Mas os antropólogos sabem que toda cultura se desenvolveu em relativo isolamento, como um sistema fechado sobre si, com poucos contatos externos, conformando um estoque genético homogêneo, uma dieta em relação estreita com o seu meio ambiente e, claro, um corpo humano que configura uma espécie de “beau ideal” daquela sociedade, conforme Darwin demonstrou em The descent of man and selection in relation to sex (1871). 

Vestígios disso se nota, ainda hoje, em grandes civilizações, como a chinesa, a indiana, ou a sociedade japonesa tradicional, que não foram totalmente destruídas pela expansão do industrialismo ocidental.  Em todas elas, não por acaso, o discurso sobre a comida é bem elaborado, relativamente homogêneo e de domínio comum. O que representaria “perigo” foi eliminado das possibilidades do comestível, por tabus ou prescrições de outro tipo.

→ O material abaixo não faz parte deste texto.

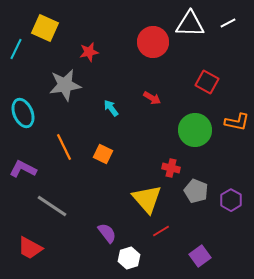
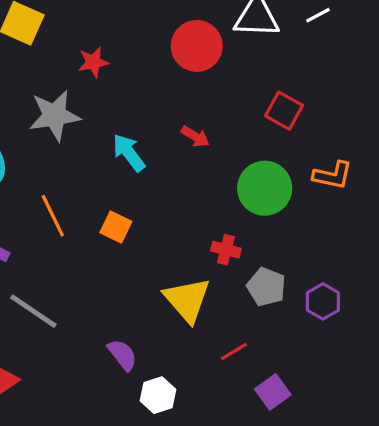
cyan arrow: (111, 108) -> (129, 153), size x1.4
red line: (161, 231) -> (234, 352), moved

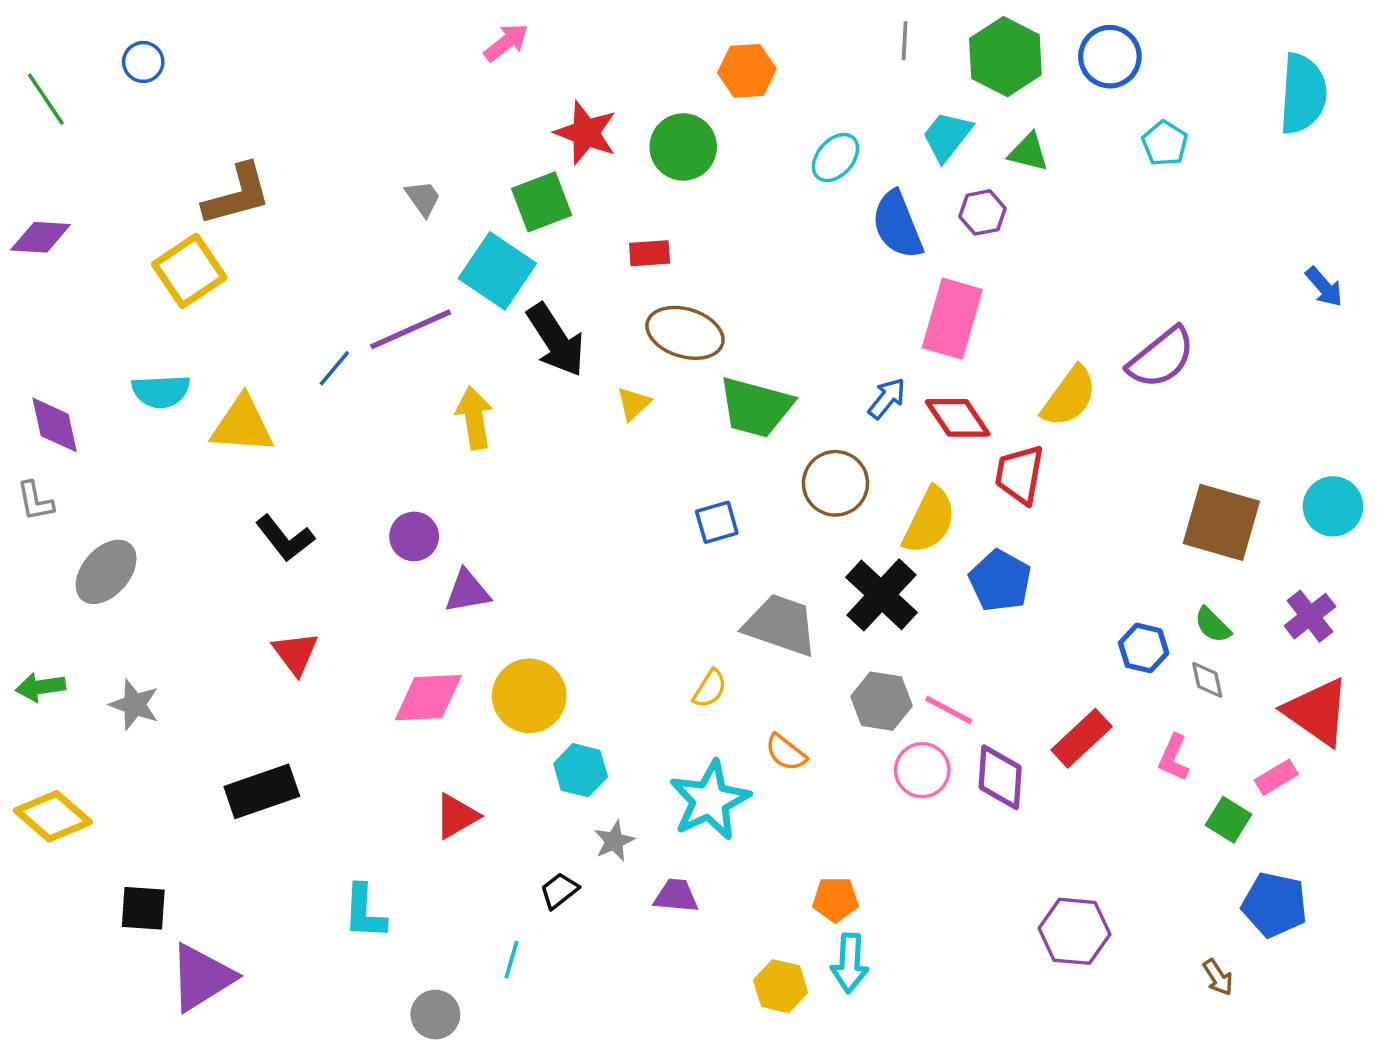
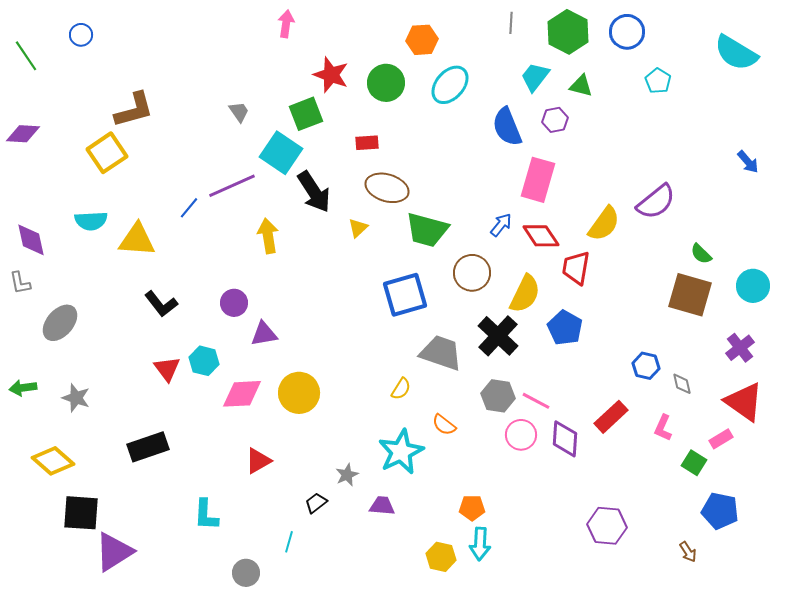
pink arrow: (506, 42) -> (286, 24), turned -44
cyan semicircle: (1303, 94) -> (736, 53), turned 117
cyan ellipse: (835, 158) -> (450, 85), moved, size x1.4
blue square: (717, 522) -> (405, 295), size x1.8
green semicircle: (1213, 625) -> (701, 254), moved
cyan hexagon: (581, 770) -> (204, 361), moved
yellow diamond: (53, 816) -> (53, 461), moved
black square: (143, 908) -> (81, 513), size x1.4

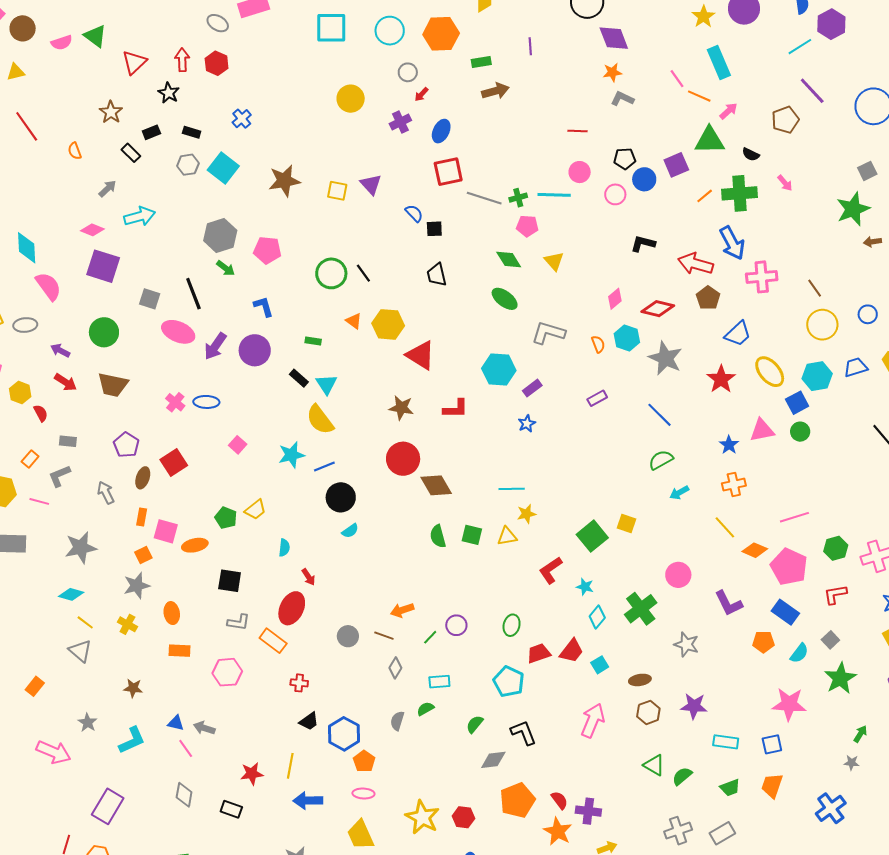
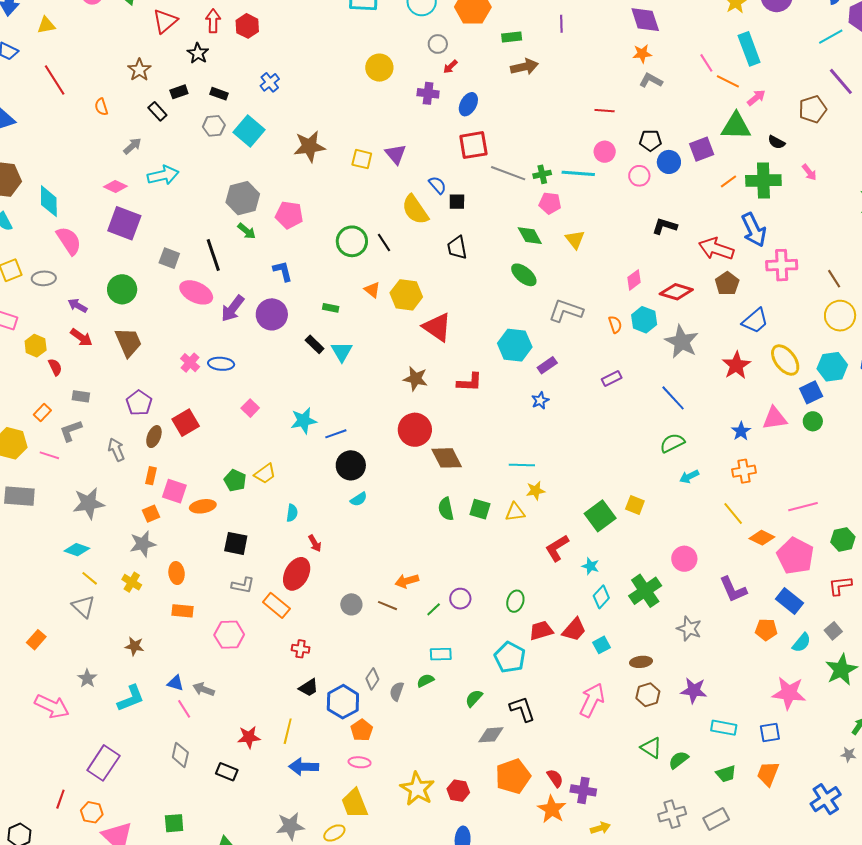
purple cross: (400, 122) -> (428, 93), turned 30
brown trapezoid: (113, 385) -> (128, 342), turned -128
yellow semicircle: (320, 420) -> (415, 210), moved
gray diamond: (395, 668) -> (372, 679), moved

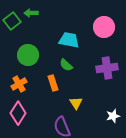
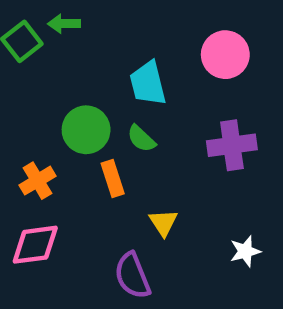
cyan trapezoid: (69, 40) -> (148, 83), turned -115
green circle: (28, 55) -> (86, 130), moved
pink diamond: (18, 113) -> (35, 245), turned 50

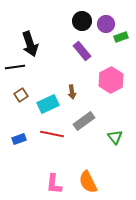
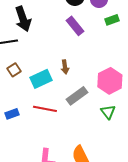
green rectangle: (121, 37) -> (112, 20), moved
pink hexagon: (111, 80) -> (110, 81), moved

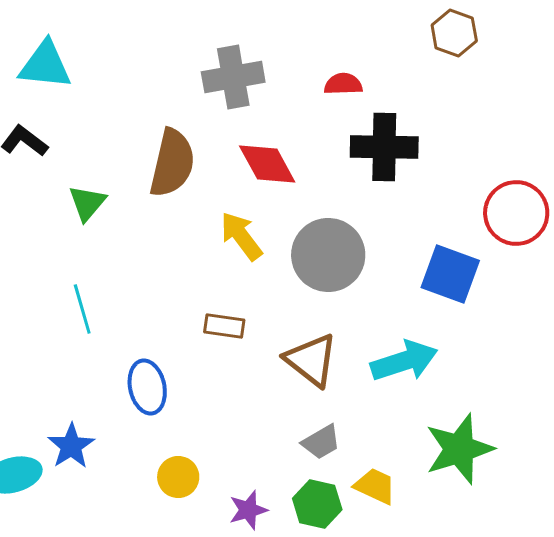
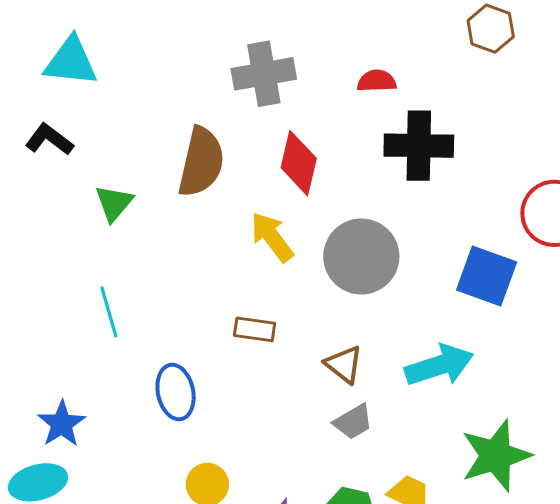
red diamond: (267, 164) -> (299, 163), turned 42
brown triangle: (311, 360) -> (344, 364), size x0.7
gray trapezoid: (321, 442) -> (353, 422), moved
blue star: (71, 446) -> (62, 424), moved

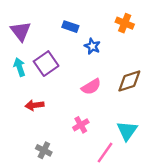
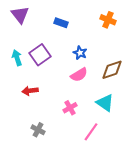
purple triangle: (21, 31) -> (20, 15), moved
blue star: (92, 46) -> (80, 53), moved
cyan triangle: (127, 131) -> (105, 103), moved, turned -30

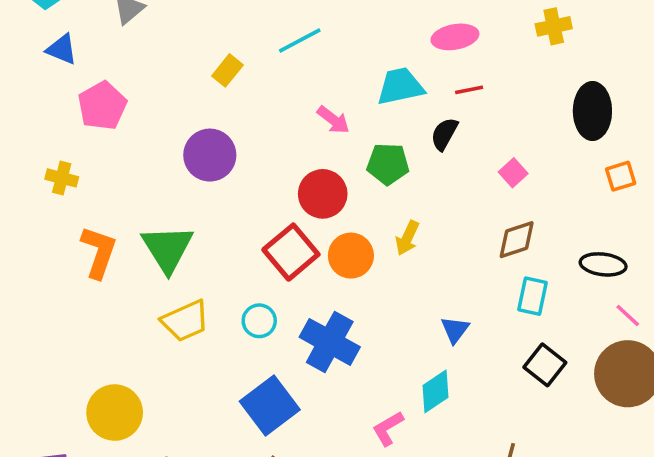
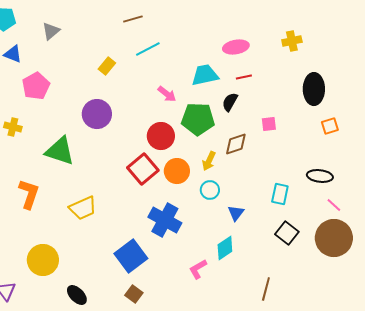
green pentagon: (388, 164) -> (198, 119), size x1.4
pink square: (513, 173) -> (269, 124), turned 35
brown diamond: (517, 240) -> (236, 144), moved
green triangle: (168, 249) -> (60, 151), moved, turned -40
orange L-shape: (99, 252) -> (29, 194), moved
cyan circle: (259, 321) -> (210, 190), moved

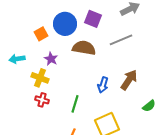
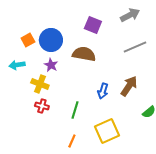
blue circle: (65, 24) -> (51, 40), moved
orange square: (41, 34) -> (28, 40), moved
gray line: (121, 40) -> (135, 47), moved

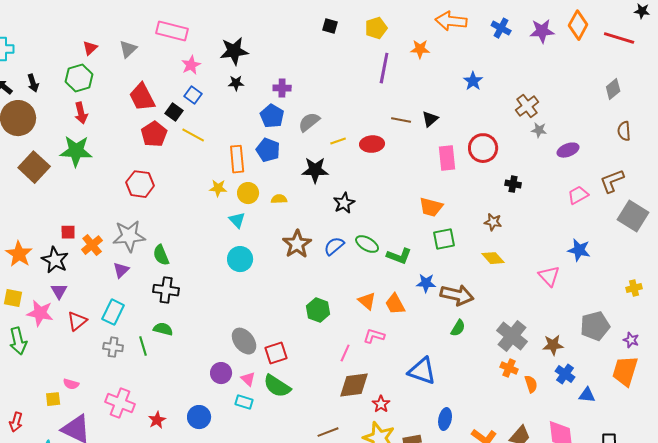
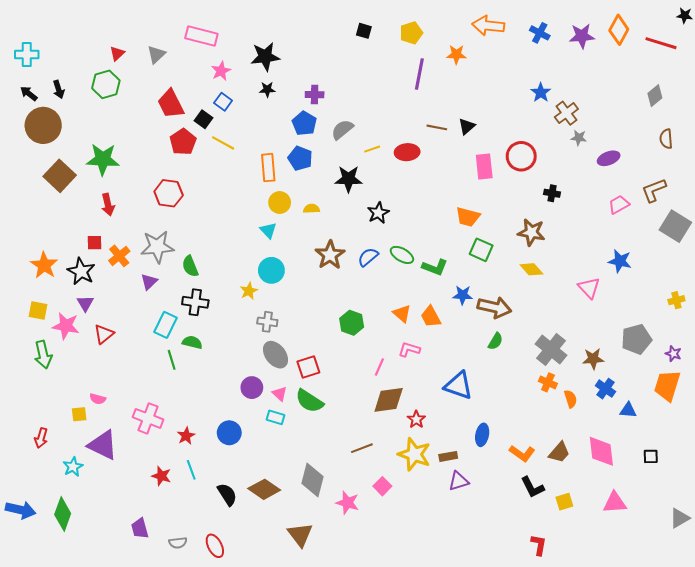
blue star: (473, 81) -> (541, 93), moved
red arrow: (81, 113) -> (108, 205), moved
yellow star: (218, 188) -> (249, 291), moved, turned -30
brown star: (493, 222) -> (531, 232), size x1.5
green square: (444, 239) -> (481, 250), turned 35
cyan rectangle: (113, 312) -> (166, 325), moved
gray cross: (113, 347) -> (267, 322), moved

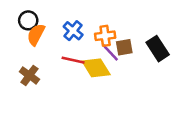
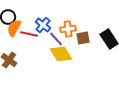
purple line: (110, 52) -> (56, 39), moved
red line: (73, 60) -> (29, 34), moved

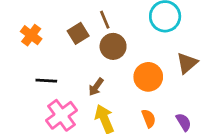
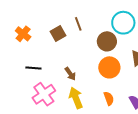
brown circle: (113, 46) -> (107, 41), moved
brown arrow: (96, 87) -> (70, 74), turned -72

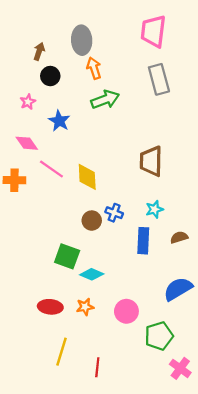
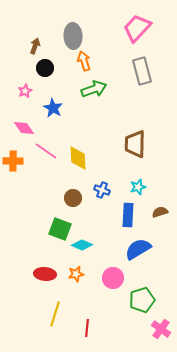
pink trapezoid: (153, 31) -> (137, 28), turned 36
brown circle: (92, 221) -> (73, 198), moved
blue semicircle: (178, 289) -> (138, 249), moved

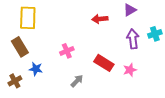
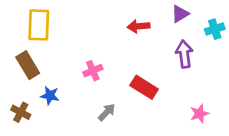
cyan cross: (155, 34) -> (215, 29), moved
pink star: (130, 70) -> (199, 114), moved
brown cross: (15, 81) -> (21, 112), turned -32

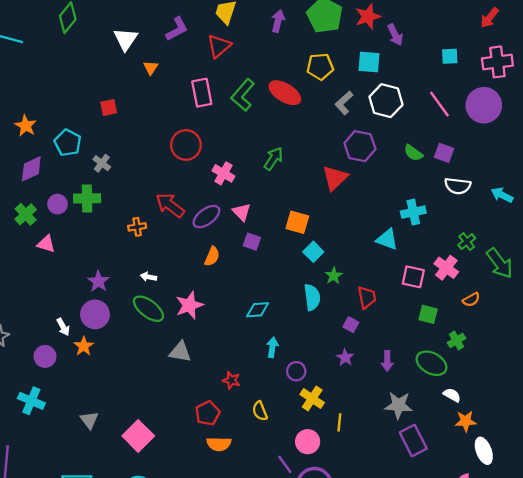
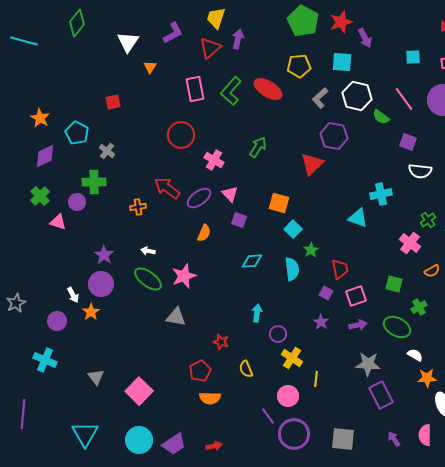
purple arrow: (278, 21) -> (238, 39), moved
green semicircle: (413, 153) -> (381, 117), moved
purple circle: (57, 204) -> (77, 202), moved
pink square: (413, 277) -> (356, 296), moved, turned -30
cyan diamond: (258, 310) -> (252, 261), moved
purple arrow: (387, 361) -> (358, 325), turned -102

Quando da expansão colonial, o ocidente destruiu esses sistemas alimentares anteriores e, inclusive, o equilíbrio do seu próprio sistema. Basta referir-nos à adoção do milho na Itália e a consequente pelagra, o que não acontecia no México graças a nixtamalização do cereal. E também nunca é demais recordar que coisas hoje consideradas “perigosas” - como o açúcar, o fumo, o chocolate, etc - tinham um lugar nas sociedade de origem que nem de longe corresponde àquele que a mercantilização acabou por lhes destinar. Essa profusão de opções nutricionais fora do lugar criou, para a ciência, uma verdadeira encruzilhada. 

Não é uma má hipótese pensarmos que perdemos essa dimensão cultural por conta do industrialismo e da multiplicação capitalistas desenfreada das commodities de comer. A medicina galênica, queiramos ou não, é talvez o último modelo ocidental que buscava a harmonia do homem tanto em relação à natureza quanto ao ritmo da vida social. Mas ela, é claro, ficou para trás.